Older people may also bring a larger connection or network of friends, neighbors, and acquaintances, having spent years building up their rolodexes, filofaxes, and then, moving all those hard copy contacts to their LinkedIn sites. And of course, the best PR for any school or non-profit is word of mouth. If a school or biz wants a good rap, give the older people in their employ somethings to brag about. Let them brag about the awesome intergenerational mix of employees. It’s so good for teachers to model for their students how older and younger teachers work together and learn from one another — true examples of character-building and growth mindsets, attributes we all love to see in one another.

Total generalization here — but it seems to me that people over 55 are slower to anger. Working with kids requires a ton of patience and a great sense of humor. These are some of the reasons I love my second career of teaching.

Sadly, one former older teacher colleague has said that he stopped learning some of the lower school and younger teachers’ names because they come and go so quickly.
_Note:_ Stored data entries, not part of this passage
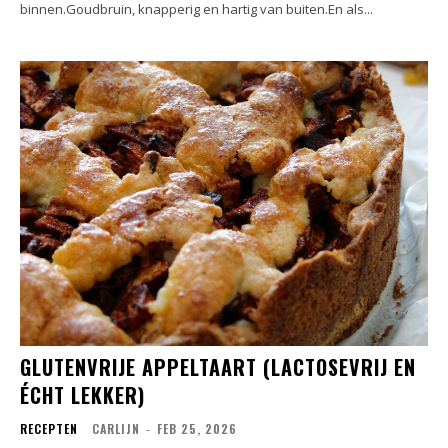
binnen.Goudbruin, knapperig en hartig van buiten.En als...
GLUTENVRIJE APPELTAART (LACTOSEVRIJ EN
ÉCHT LEKKER)
RECEPTEN
CARLIJN
-
FEB 25, 2026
I believe that older teachers stay longer, have more loyalty.

Not that anyone asked, but I would advise all teachers to:

  1. Learn each others’ names
  2. Keep up with their professional reading
  3. Stay positive about the contributions of all faculty, seasoned and fresh
  4. Make friendships across generational lines
  5. Realize that teachers of all ages can master tech in the classroom
I photographed this radiant couple a while ago at my favorite cafe, Margot Patisserie, on the Upper West Side. It’s true — everyone looks beautiful when they smile. Especially old people.

Was inspired to write this after reading the Sunday NYTimes interview with the founder of Encore.org

“Success is liking yourself, liking what you do, and liking how you do it.”